=== THE INPUT ===
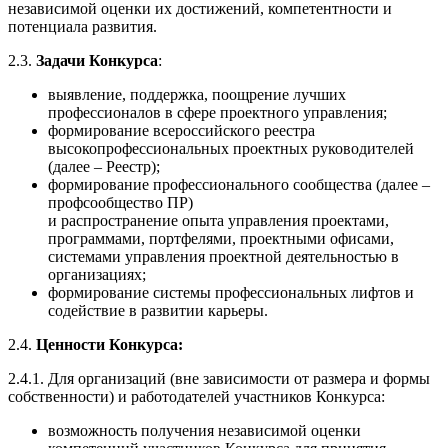
независимой оценки их достижений, компетентности и
потенциала развития.
2.3.
Задачи Конкурса
:
выявление, поддержка, поощрение лучших
профессионалов в сфере проектного управления;
формирование всероссийского реестра
высокопрофессиональных проектных руководителей
(далее – Реестр);
формирование профессионального сообщества (далее –
профсообщество ПР)
и распространение опыта управления проектами,
программами, портфелями, проектными офисами,
системами управления проектной деятельностью в
организациях;
формирование системы профессиональных лифтов и
содействие в развитии карьеры.
2.4.
Ценности Конкурса:
2.4.1. Для организаций (вне зависимости от размера и формы
собственности) и работодателей участников Конкурса:
возможность получения независимой оценки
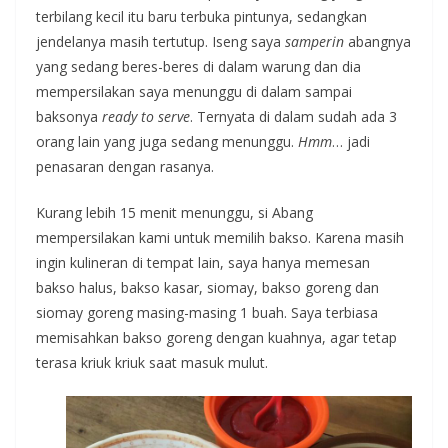
terbilang kecil itu baru terbuka pintunya, sedangkan
jendelanya masih tertutup. Iseng saya
samperin
abangnya
yang sedang beres-beres di dalam warung dan dia
mempersilakan saya menunggu di dalam sampai
baksonya
ready to serve
. Ternyata di dalam sudah ada 3
orang lain yang juga sedang menunggu.
Hmm
… jadi
penasaran dengan rasanya.
Kurang lebih 15 menit menunggu, si Abang
mempersilakan kami untuk memilih bakso. Karena masih
ingin kulineran di tempat lain, saya hanya memesan
bakso halus, bakso kasar, siomay, bakso goreng dan
siomay goreng masing-masing 1 buah. Saya terbiasa
memisahkan bakso goreng dengan kuahnya, agar tetap
terasa kriuk kriuk saat masuk mulut.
===
▶ **TASK GOAL**
If a line in the records holds the string "lain", copy it.

▶ **SOLUTION TO THIS PROBLEM**
orang lain yang juga sedang menunggu.
ingin kulineran di tempat lain, saya hanya memesan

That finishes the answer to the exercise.